Um dos indie dramas mais esperados do ano, First Cow tentou ao máximo ter uma estreia nas salas, mas dada a falta de colaboração da malta que sentia que não podia continuar a viver sem uma festa de funk no Tamariz, teve de ser atirado para as plataformas de streaming. Não que o filme alguma vez viesse a estrear em Portugal, mas podemos fazer o paralelo com a estupidez americana, visto que o “estúpido” é, sem sombra de dúvida, uma espécie internacional.
O novo trabalho de Kelly Reichardt gira à volta da amizade de Cookie, um cozinheiro que viaja pela América em construção do século XIX à procura de trabalho, e King-Lu, um imigrante chinês a tentar a sua sorte na vida vagueando pelo estado do Oregon, após o par começar um negócio de venda de bolos feitos com leite roubado à vaca do líder local.
Não vou andar aqui outra vez a praticar o meu desporto de eleição “lamber as botas à A24” – futura modalidade olímpica pelo que ouvi dizer –, porque a quarentena não me deixou em grandes condições físicas para qualquer modalidade desportiva.
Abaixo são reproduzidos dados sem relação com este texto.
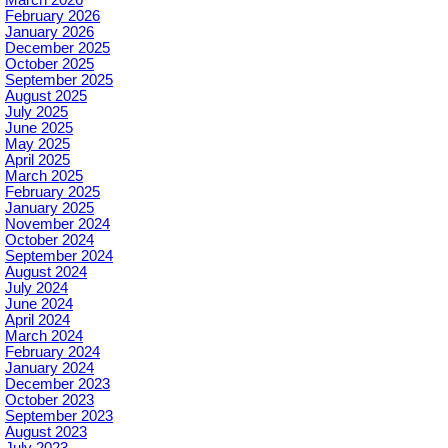
February 2026
January 2026
December 2025
October 2025
September 2025
August 2025
July 2025
June 2025
May 2025
April 2025
March 2025
February 2025
January 2025
November 2024
October 2024
September 2024
August 2024
July 2024
June 2024
April 2024
March 2024
February 2024
January 2024
December 2023
October 2023
September 2023
August 2023
July 2023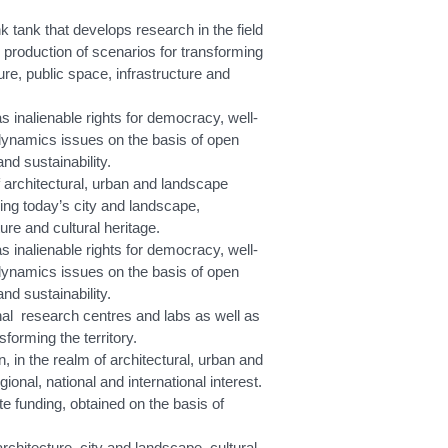
tank that develops research in the field
 production of scenarios for transforming
ure, public space, infrastructure and
 inalienable rights for democracy, well-
dynamics issues on the basis of open
nd sustainability.
f architectural, urban and landscape
ing today’s city and landscape,
ure and cultural heritage.
 inalienable rights for democracy, well-
dynamics issues on the basis of open
nd sustainability.
al research centres and labs as well as
forming the territory.
in the realm of architectural, urban and
onal, national and international interest.
e funding, obtained on the basis of
chitecture, city and landscape, cultural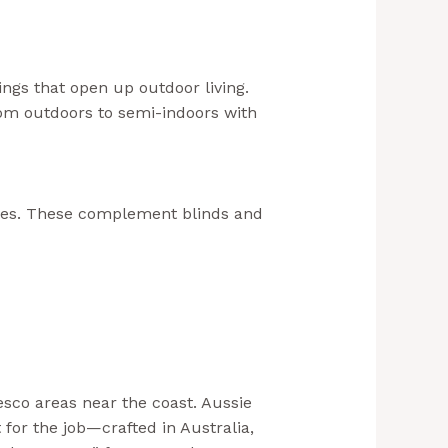
.au+1
ngs that open up outdoor living.
rom outdoors to semi-indoors with
ades. These complement blinds and
sco areas near the coast. Aussie
 for the job—crafted in Australia,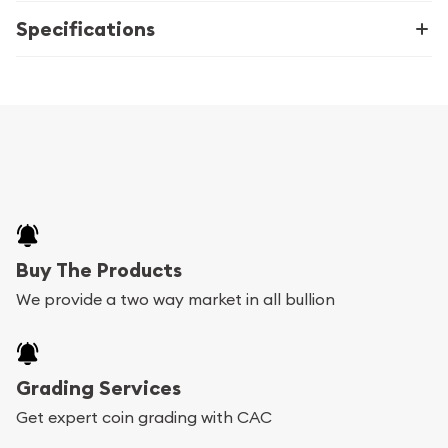
Specifications
Buy The Products
We provide a two way market in all bullion
Grading Services
Get expert coin grading with CAC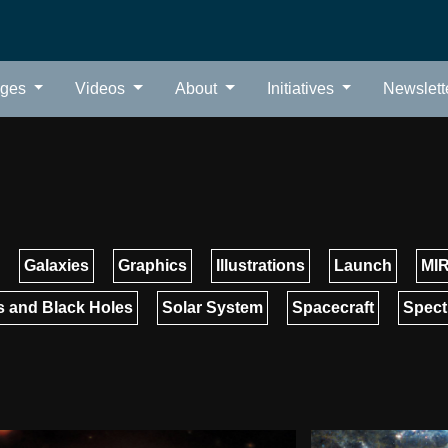
ages
Videos
About
Initiatives
Newslett
Galaxies
Graphics
Illustrations
Launch
MIR
 and Black Holes
Solar System
Spacecraft
Spect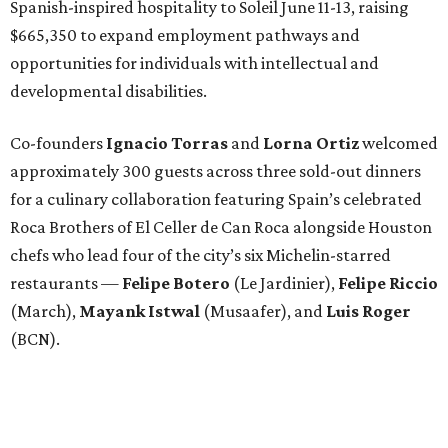
Spanish-inspired hospitality to Soleil June 11-13, raising
$665,350 to expand employment pathways and
opportunities for individuals with intellectual and
developmental disabilities.
Co-founders
Ignacio
Torras
and
Lorna
Ortiz
welcomed
approximately 300 guests across three sold-out dinners
for a culinary collaboration featuring Spain’s celebrated
Roca Brothers of El Celler de Can Roca alongside Houston
chefs who lead four of the city’s six Michelin-starred
restaurants —
Felipe
Botero
(Le Jardinier),
Felipe
Riccio
(March),
Mayank
Istwal
(Musaafer), and
Luis
Roger
(BCN).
No entanto, First Cow é realmente mais uma aposta ganha pela distribuidora.
De lentidão hipnótica e algumas vezes a cair num ligeiro soporífero, o filme envolve-se por completo nas florestas desta América ainda em pleno processo de colonização, ou como será mais correto chamar “atirar os índios para fora daqui que eu quero fazer um churrasco”, para contar uma história de amizade que é, em partes iguais, simples e intrigante.
Pleno de simbolismo e mensagens subliminares sobre a colonização e processo de opressão pelo homem branco ou sobre as fases iniciais daquilo que se viria a chamar o “sonho americano”, que tinha tanto de hipócrita na altura como tem agora, First Cow é acima de tudo uma história que se assenta em pleno nos seus dois principais intérpretes, na quietude e simplicidade de um, e na ambição e lealdade do outro. Um duo estranho, reunido pelo acaso, à procura de um sonho comum numa terra que, tal como os seus personagens, parece também deixada ao acaso e sem saber que rumo levar.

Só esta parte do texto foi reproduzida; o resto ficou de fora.